Hello, I'm thrilled to welcome you to this companion GitHub repository for my book, Confident Data Science: Discover the Essential Skills of Data Science Book available on Amazon.com.
With this book and repository, I'm offering a unique opportunity to explore the world of data science. Raw data is just the beginning; it is in its interpretation, analysis, and the innovations we derive from our data that provide the potential for value. In the present working world the role of data science is becoming indispensable.
A premise of this book is that anyone can "do data science" With the help of this book, can leave a significant mark on your organization, with data science.
In Confident Data Science, I share key insights and practical tools to help you build your confidence in this ever-evolving field. Whether you're a beginner who's just stepping into this world or an intermediate or advanced practitioner seeking to sharpen your skills, this book has something for you.
I created this repository to accompany the book. At a minimum this repository provides access to the code I wrote about and explained in the book. This repository also provides access to the data I reference in the book.
By engaging with this repository, I hope you will feel more connected with the material, find inspiration, and gain practical experience that will serve you in your data science journey. Remember, the key to mastery is practice, and this platform provides an environment for that.
Happy learning!
If you are here in search of the companion Jupyter notebooks and coding examples look in the notebooks subfoler where you will find the following:
- Chapter 5 Notebook Data Exploration
- Chapter 6 Notebook Data Manipulation + Preparation
- Chapter 8 Notebook One Weekend Crash Course (Sentiment Analysis)
- Chapter 9 Notebook Data (As a Tool)
- Chapter 10 Notebook Data Visualization
- Chapter 11 Notebook Business Value + Clients (Predictive Models)
- Appendicies Notebook Notebooks + Coding Quick Start Tutorials
When you are looking for example data for training, testing, or demonstration purposes you can use the data found here as a general repository. With proper attribution to the book, I encourage others to use these data when building their own examples, conducting their own tests, or building their own demonstrations.
If you are here looking for the data introduced in Confident Data Science look in the data subfolder where you will find the following data sets (periodically updated):
- Fictional package shipping data.
- Part fictional, part actual LinkedIn data.
The data from Chapter 6 well exemplify the conventions for naming these files. I provide the data in multiple formats including CSV, HTML, and Stata.
- confident_ch6.csv - A CSV version of the shipping + mailing data shown in Chapter 6.
- confident_ch6.html - An HTML version of the shipping + mailing data shown in Chapter 6.
- confident_ch6.dta - A Stata version of the shipping + mailing data shown in Chapter 6.
Of course you are welcome to download the files directly through your web browser from this repository. However it may be more efficient to load these data from online in your code. Again working with Chapter 6 data here are examples of how to accomplish this.
Python + Pandas
# Specify file location, path, and name
location = 'https://raw.githubusercontent.com/'
path = 'adamrossnelson/confident/main/data/'
name = 'confident_ch6'
# Load the csv file into a Pandas df
df = pd.read_csv(location + path + name + '.csv')

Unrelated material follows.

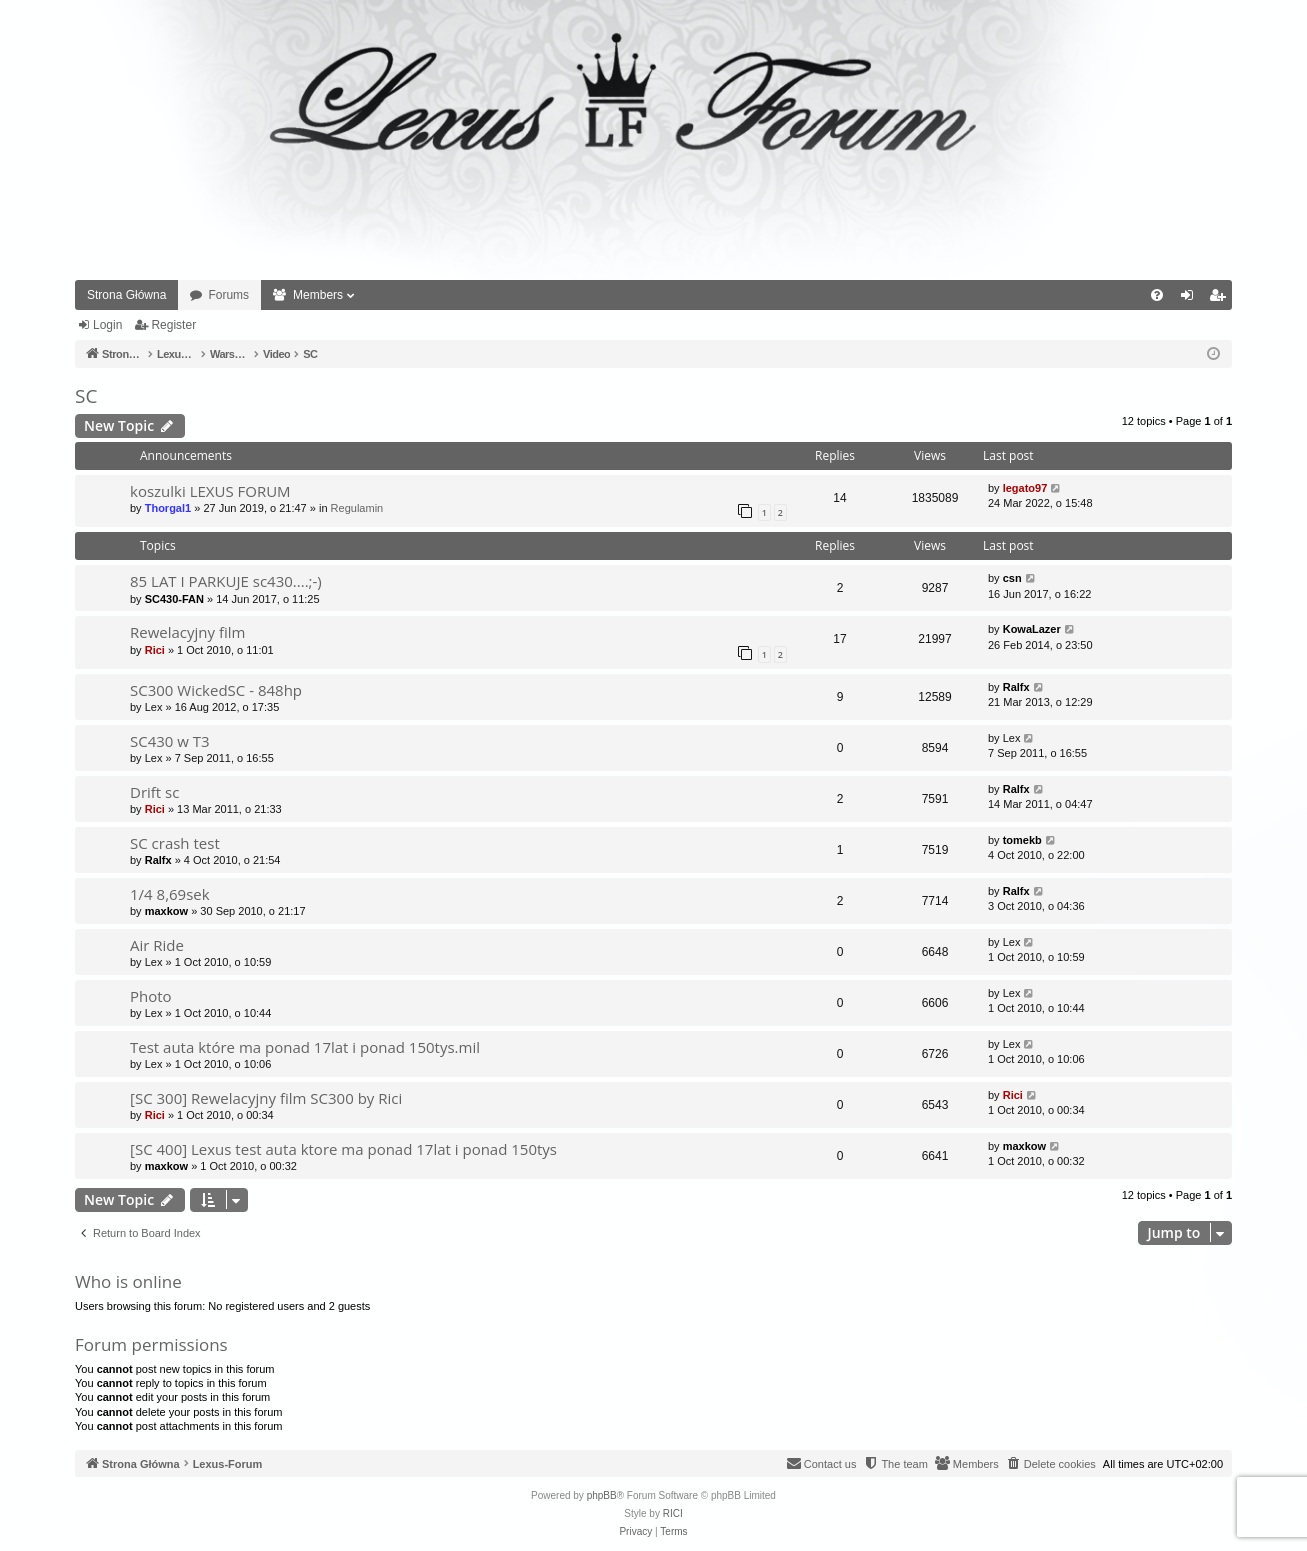  I want to click on Members, so click(318, 295).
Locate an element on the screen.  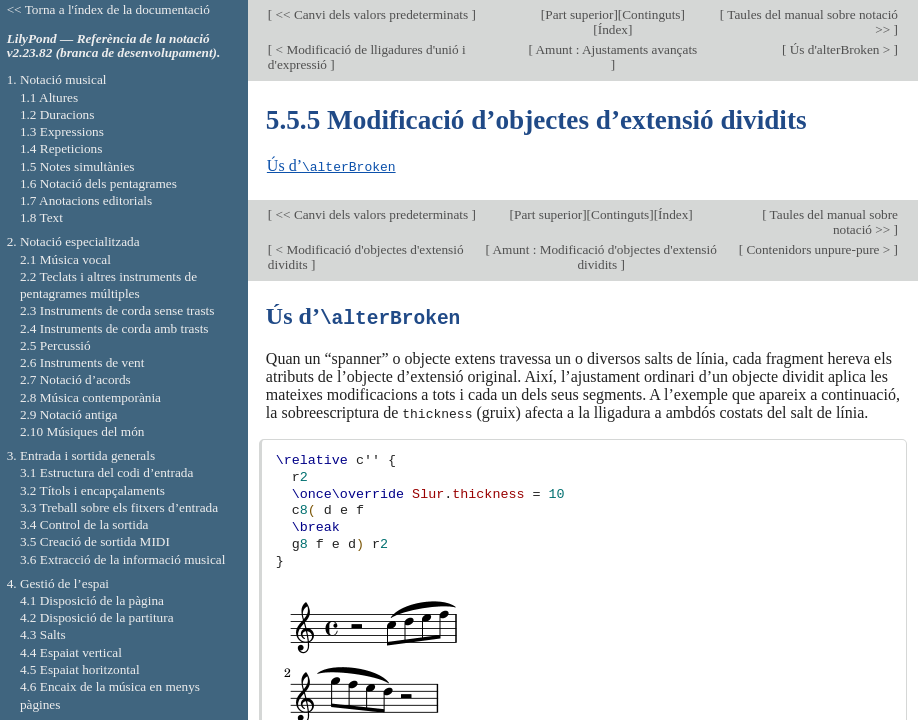 2.10 Músiques del món is located at coordinates (82, 431).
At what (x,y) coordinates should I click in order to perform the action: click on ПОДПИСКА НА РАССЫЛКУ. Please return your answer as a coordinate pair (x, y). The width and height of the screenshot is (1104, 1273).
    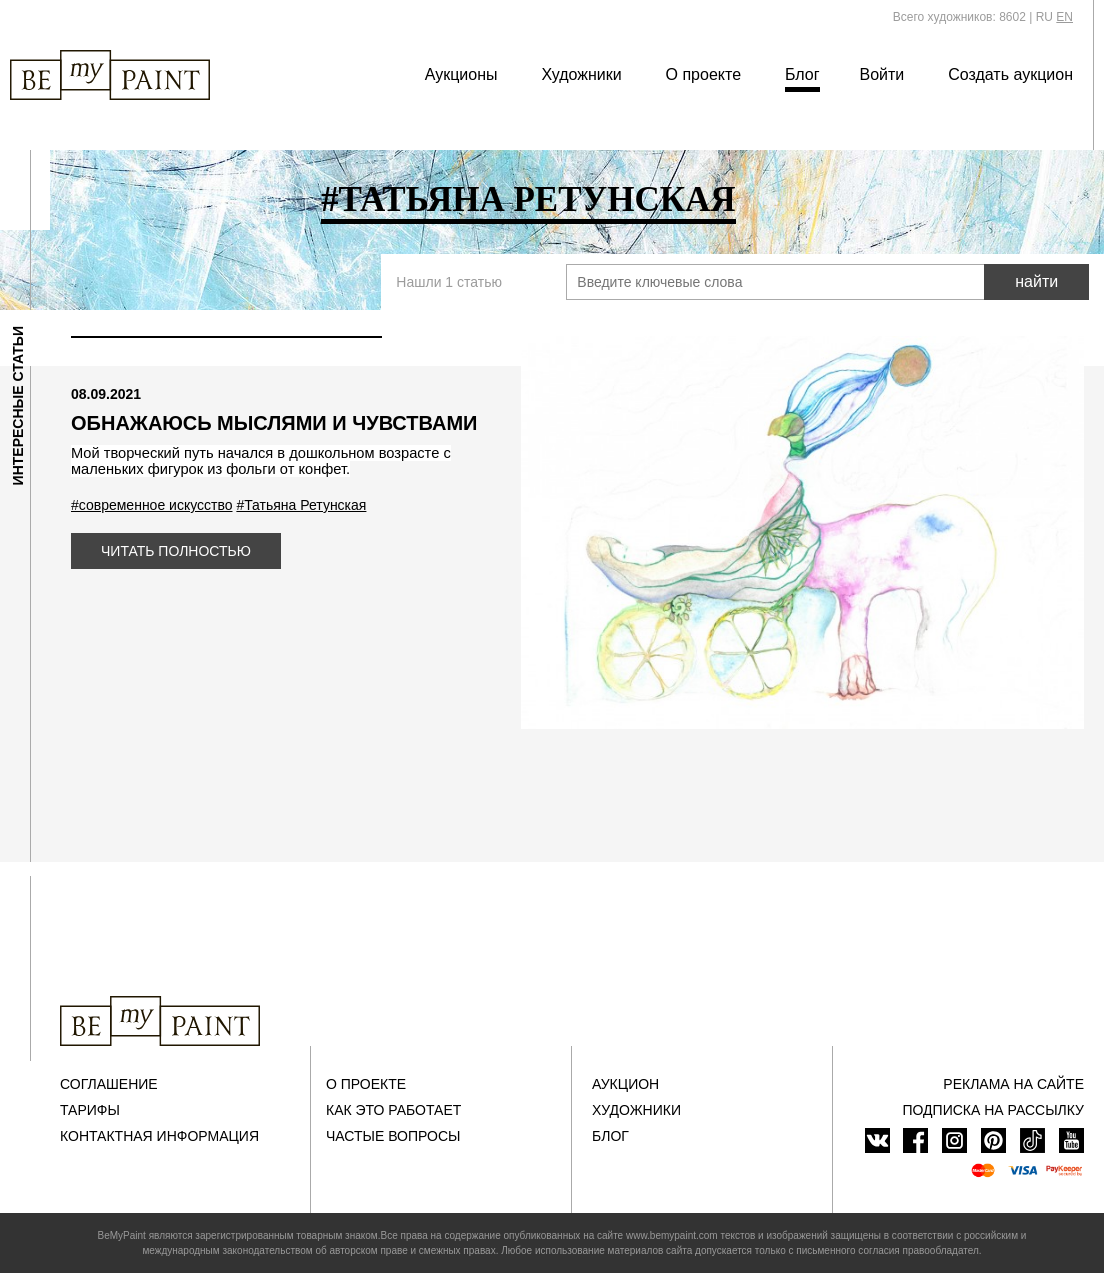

# Load the html file into a Pandas df
df = pd.read_csv(location + path + name + '.html')[0]
# Load the Stata file into a Pandas df
df = pd.read_csv(location + path + name + '.dta')
R / R Studio
# Specify file location, path, and name
location <- "https://raw.githubusercontent.com/"
path <- "adamrossnelson/confident/main/data/"
name <- "confident_ch6"
# Load the CSV file into a dataframe
csv_url <- paste0(location, path, name, ".csv")
csv_data <- read.csv(csv_url)
APA Reference List Style
Nelson, A. R. (2023). Confident data science: Discover the essential skills of data science (1st ed.). Kogan Page.
Chicago Reference List Style
Nelson, Adam Ross. 2023. Confident Data Science: Discover the Essential Skills of Data Science. 1st ed. London: Kogan Page.
Chicago Footnote Style
Adam Ross Nelson, Confident Data Science: Discover the Essential Skills of Data Science. (2023)
Associated Press Reference List Style
Nelson, A. R. (2023). "Confident Data Science: Discover the Essential Skills of Data Science." Kogan Page.
MLA Reference List Style
Nelson, Adam Ross. Confident Data Science: Discover the Essential Skills of Data Science. 1st ed., Kogan Page, 2023.